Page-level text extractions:
Segment Open

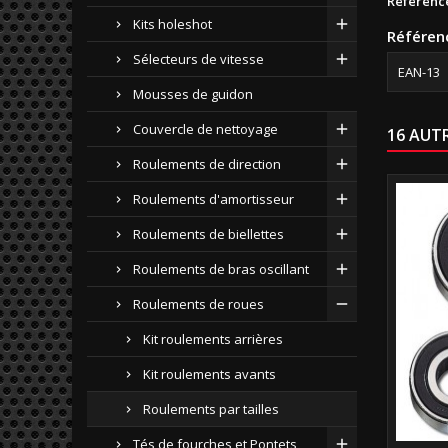
Référenc
Kits holeshot
Référen
Sélecteurs de vitesse
EAN-13
Mousses de guidon
Couvercle de nettoyage
16 AUT
Roulements de direction
Roulements d'amortisseur
Roulements de biellettes
Roulements de bras oscillant
Roulements de roues
Kit roulements arrières
Kit roulements avants
Roulements par tailles
Tés de fourches et Pontets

Segment Closed

EXERCISE REQUIREMENTS. Leave every picture out and output the records exactly.

ANSWER.
Référenc
Kits holeshot
Référen
Sélecteurs de vitesse
EAN-13
Mousses de guidon
Couvercle de nettoyage
16 AUT
Roulements de direction
Roulements d'amortisseur
Roulements de biellettes
Roulements de bras oscillant
Roulements de roues
Kit roulements arrières
Kit roulements avants
Roulements par tailles
Tés de fourches et Pontets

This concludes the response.